In terms of the U.S. economic blockade imposed on the island since the early 1960s, despite a warming of relations, earlier this year the Obama administration once again reissuedtrade restrictions – albeit until September 2017. Presenting a report to the United Nations General Assembly, Havana claimed the blockade had cost Cuba “US$4.7 billion over the last year and US$753.7 billion over the last six decades.”
At Castro’s immense memorial service in Havana, much of the above history was recalled by numerous Latin American and Caribbean leftist and progressive leaders. Rafael Correa, the President of Ecuador, noted that to evaluate Cuba one must understand that it has lived a “permanent war.”

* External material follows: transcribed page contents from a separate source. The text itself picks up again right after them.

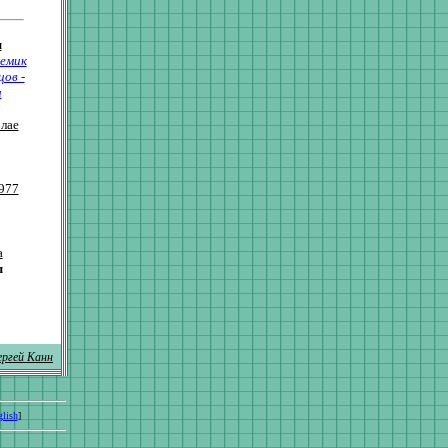
ы
емик
ов -
и
лае
977
а
ы
ергей Канн
lish
]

In his view: “Evaluating the success or failure of the Cuban economic model, disregarding a criminal blockade of more than 50 years, is pure hypocrisy. Any capitalist country in Latin America would collapse within a few months of a similar blockade.”
With this background in mind, Correa added, “[i]n the most unequal continent in the world”, the Cuban leader still “left us the only country with zero childhood malnutrition, with a higher life expectancy, with 100 percent school enrolment [and] without a single child living on the street.”
As Latin America once again sees the return of the political Right due to a series of rigged elections, economic pressure, media wars, soft coups and yes, the standard narrative, a fall in commodity prices, current and future generations will long examine Fidel Castro’s legacy and that of the Cuban revolution. A persistent question on their minds will be: how does one engage with recalcitrant local elites and their northern backer who have long blocked most moves towards creating more equitable societies and genuine national sovereignty?
Like it or not, the bearded Cuban might have some answers.